Exactly as they appear, write the lines from the one containing "Segment anything that" to the final line of the entries, leaving pictures out.

########

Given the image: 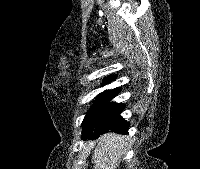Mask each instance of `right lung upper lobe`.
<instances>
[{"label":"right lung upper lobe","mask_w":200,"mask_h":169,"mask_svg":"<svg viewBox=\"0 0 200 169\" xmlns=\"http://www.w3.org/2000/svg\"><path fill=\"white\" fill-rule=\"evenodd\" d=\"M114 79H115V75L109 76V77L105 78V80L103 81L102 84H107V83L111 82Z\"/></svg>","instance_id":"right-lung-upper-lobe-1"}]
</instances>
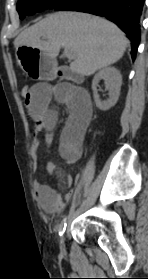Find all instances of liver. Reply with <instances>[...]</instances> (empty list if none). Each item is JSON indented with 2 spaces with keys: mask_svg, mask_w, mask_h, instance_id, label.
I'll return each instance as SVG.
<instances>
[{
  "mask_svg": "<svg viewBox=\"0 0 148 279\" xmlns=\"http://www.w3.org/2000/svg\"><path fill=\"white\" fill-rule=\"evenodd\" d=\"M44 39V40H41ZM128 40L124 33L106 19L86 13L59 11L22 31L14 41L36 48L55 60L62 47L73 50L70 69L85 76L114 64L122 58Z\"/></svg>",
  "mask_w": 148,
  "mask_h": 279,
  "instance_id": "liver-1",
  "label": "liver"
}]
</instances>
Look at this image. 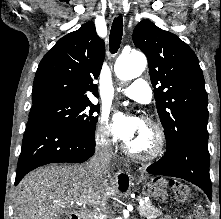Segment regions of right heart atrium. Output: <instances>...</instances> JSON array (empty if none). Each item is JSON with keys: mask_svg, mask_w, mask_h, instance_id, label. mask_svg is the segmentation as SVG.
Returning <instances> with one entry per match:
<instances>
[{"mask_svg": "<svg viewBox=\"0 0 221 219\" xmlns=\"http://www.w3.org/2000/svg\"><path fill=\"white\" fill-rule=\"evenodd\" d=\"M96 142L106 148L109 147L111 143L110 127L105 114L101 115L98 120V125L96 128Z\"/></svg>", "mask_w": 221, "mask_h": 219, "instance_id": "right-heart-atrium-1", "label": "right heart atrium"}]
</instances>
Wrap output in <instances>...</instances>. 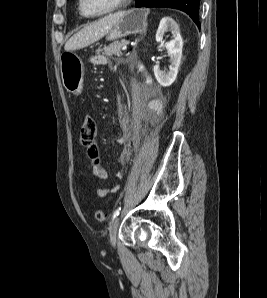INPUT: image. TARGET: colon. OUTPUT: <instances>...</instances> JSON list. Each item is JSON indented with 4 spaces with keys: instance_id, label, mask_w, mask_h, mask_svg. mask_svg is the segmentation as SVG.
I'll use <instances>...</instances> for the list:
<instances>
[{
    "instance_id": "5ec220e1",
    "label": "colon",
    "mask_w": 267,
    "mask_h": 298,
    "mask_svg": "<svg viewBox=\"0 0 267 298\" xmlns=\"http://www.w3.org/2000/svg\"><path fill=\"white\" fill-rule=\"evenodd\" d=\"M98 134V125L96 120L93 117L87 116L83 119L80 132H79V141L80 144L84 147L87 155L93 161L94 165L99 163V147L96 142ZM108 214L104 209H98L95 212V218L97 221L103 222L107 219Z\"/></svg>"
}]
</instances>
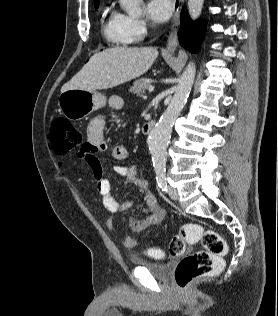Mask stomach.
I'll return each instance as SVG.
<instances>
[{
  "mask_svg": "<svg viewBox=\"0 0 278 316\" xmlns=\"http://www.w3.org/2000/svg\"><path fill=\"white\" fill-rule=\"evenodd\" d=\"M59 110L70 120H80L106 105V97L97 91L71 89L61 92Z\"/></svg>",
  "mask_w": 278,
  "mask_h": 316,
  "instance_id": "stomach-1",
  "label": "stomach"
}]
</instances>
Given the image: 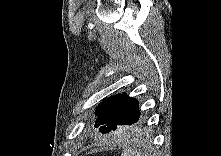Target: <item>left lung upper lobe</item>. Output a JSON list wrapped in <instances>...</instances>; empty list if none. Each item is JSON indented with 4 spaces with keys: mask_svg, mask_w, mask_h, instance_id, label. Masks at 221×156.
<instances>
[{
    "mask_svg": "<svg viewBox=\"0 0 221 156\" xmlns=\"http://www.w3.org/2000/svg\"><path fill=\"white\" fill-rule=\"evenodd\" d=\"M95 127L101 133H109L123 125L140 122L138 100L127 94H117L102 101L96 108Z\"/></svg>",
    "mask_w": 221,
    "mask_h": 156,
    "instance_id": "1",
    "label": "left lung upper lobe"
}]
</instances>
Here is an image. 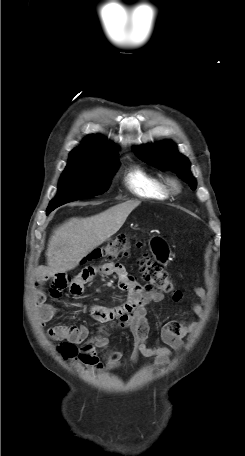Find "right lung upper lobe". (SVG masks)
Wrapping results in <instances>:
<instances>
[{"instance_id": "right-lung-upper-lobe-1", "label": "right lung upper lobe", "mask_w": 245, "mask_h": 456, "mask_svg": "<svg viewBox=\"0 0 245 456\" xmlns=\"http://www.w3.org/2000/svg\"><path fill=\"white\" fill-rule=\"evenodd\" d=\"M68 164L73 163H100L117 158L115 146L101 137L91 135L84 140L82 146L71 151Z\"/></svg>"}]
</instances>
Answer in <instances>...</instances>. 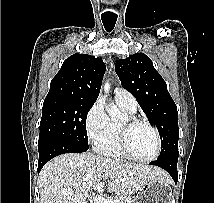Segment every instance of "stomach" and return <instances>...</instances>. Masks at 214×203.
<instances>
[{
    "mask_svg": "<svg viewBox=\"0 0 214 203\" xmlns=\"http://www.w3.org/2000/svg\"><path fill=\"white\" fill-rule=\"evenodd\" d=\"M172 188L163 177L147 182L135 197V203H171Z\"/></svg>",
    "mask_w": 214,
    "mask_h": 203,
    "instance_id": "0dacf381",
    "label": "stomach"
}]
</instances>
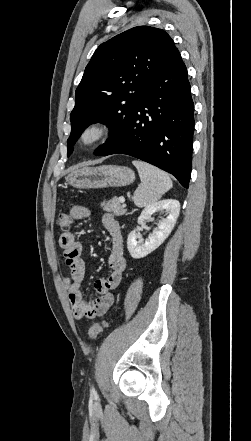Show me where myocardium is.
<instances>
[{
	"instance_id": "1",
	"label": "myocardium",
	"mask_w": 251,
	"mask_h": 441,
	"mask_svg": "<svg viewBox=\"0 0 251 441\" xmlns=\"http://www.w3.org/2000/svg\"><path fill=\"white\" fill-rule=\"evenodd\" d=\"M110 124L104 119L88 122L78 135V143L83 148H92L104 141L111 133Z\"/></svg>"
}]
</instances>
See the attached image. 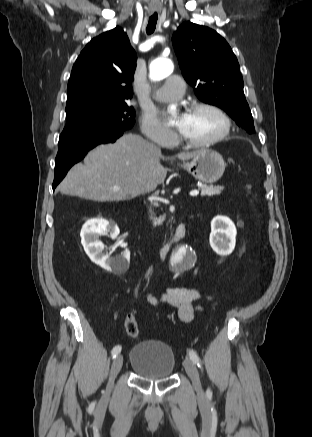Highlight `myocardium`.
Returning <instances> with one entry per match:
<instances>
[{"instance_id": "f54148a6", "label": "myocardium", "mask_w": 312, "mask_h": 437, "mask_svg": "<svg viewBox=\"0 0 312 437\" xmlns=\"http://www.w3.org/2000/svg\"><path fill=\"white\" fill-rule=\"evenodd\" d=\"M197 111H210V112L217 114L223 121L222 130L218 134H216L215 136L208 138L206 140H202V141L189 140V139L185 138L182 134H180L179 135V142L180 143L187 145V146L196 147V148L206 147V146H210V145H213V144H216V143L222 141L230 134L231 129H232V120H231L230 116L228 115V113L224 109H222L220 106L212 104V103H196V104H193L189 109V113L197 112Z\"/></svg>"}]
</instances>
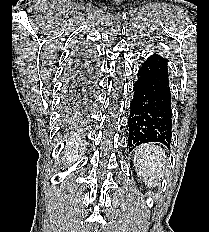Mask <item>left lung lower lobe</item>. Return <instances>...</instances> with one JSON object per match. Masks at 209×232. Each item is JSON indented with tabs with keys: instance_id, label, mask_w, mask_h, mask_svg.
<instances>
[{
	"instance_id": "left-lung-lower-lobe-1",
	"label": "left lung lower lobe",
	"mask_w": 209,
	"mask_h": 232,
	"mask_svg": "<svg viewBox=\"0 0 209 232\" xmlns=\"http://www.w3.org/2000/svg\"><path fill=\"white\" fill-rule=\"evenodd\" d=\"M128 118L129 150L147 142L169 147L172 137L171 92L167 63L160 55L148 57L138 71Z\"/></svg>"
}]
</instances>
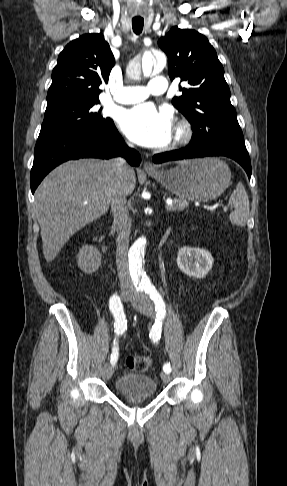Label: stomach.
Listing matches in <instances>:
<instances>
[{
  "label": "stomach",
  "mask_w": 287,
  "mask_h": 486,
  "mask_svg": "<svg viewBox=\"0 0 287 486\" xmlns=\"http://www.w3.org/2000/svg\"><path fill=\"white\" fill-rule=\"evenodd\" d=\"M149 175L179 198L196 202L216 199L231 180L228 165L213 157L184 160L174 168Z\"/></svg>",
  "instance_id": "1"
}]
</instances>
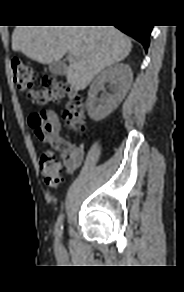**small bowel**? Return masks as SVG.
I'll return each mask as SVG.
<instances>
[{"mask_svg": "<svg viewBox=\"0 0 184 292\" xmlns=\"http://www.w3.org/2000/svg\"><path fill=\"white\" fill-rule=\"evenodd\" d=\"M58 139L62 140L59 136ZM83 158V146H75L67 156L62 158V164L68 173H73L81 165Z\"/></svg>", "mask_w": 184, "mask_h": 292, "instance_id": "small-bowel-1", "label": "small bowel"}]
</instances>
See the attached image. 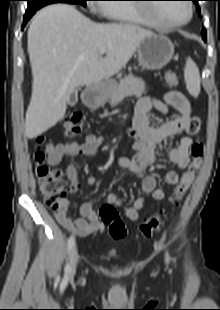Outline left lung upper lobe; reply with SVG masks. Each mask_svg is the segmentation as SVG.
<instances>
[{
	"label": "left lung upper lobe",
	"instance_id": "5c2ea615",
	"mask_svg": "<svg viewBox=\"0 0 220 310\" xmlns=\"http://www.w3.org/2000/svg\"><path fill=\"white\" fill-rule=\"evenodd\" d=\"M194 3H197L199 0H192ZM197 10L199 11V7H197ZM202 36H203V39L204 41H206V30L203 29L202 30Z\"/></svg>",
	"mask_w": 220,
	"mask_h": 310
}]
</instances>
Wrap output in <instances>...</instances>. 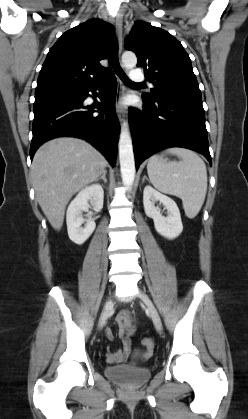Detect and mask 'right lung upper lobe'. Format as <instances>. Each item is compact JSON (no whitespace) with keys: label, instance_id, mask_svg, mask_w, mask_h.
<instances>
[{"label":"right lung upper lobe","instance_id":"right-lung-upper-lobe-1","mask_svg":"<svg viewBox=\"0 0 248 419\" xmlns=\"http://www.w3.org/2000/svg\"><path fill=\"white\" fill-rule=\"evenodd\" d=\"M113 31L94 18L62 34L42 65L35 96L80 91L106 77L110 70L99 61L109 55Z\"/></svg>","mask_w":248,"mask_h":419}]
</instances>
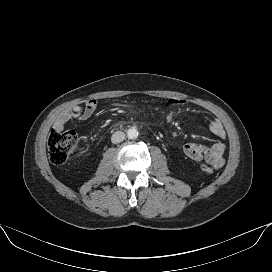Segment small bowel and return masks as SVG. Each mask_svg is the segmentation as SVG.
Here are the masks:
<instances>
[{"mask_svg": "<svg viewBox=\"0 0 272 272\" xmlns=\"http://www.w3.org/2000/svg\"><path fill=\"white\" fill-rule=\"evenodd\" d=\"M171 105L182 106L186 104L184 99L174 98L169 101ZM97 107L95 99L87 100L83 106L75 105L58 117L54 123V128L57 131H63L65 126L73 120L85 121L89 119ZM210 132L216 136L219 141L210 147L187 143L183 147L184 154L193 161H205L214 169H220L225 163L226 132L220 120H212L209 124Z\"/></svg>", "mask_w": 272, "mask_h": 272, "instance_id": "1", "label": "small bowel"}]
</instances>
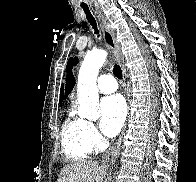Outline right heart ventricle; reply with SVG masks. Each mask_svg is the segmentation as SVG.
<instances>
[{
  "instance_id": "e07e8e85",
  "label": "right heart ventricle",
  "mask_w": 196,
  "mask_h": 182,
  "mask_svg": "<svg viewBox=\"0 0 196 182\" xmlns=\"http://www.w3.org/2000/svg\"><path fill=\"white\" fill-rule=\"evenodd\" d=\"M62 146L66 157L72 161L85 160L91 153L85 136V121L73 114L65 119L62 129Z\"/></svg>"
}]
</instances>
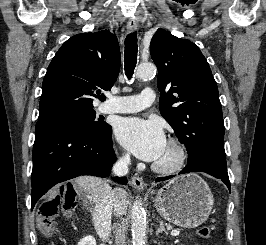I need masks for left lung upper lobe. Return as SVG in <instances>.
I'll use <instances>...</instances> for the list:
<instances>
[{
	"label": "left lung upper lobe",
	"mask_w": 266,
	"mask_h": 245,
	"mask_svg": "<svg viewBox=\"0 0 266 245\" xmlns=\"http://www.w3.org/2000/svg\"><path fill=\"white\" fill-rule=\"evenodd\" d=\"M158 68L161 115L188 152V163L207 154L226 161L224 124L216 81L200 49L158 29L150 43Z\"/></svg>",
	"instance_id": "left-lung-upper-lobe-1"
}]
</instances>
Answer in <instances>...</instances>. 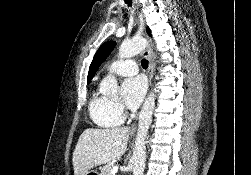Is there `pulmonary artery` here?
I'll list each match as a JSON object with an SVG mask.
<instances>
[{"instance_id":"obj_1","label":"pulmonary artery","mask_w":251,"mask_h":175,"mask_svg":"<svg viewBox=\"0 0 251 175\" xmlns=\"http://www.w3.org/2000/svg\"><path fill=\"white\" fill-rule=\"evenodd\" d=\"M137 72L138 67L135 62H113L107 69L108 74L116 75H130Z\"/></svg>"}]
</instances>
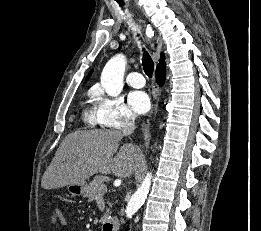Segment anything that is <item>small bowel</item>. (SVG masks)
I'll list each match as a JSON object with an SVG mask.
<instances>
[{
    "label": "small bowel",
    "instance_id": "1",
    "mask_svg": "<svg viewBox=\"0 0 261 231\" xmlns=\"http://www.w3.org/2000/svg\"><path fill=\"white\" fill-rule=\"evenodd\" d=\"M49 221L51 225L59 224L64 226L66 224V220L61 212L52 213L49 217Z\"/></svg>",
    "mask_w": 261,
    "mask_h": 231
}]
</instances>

########

## ANSWER BOX
Segment anything that is <item>small bowel</item>. (SVG masks)
I'll list each match as a JSON object with an SVG mask.
<instances>
[{
    "label": "small bowel",
    "instance_id": "1",
    "mask_svg": "<svg viewBox=\"0 0 261 231\" xmlns=\"http://www.w3.org/2000/svg\"><path fill=\"white\" fill-rule=\"evenodd\" d=\"M49 221L51 225L59 224L64 226L66 224V220L61 212L52 213L49 217Z\"/></svg>",
    "mask_w": 261,
    "mask_h": 231
}]
</instances>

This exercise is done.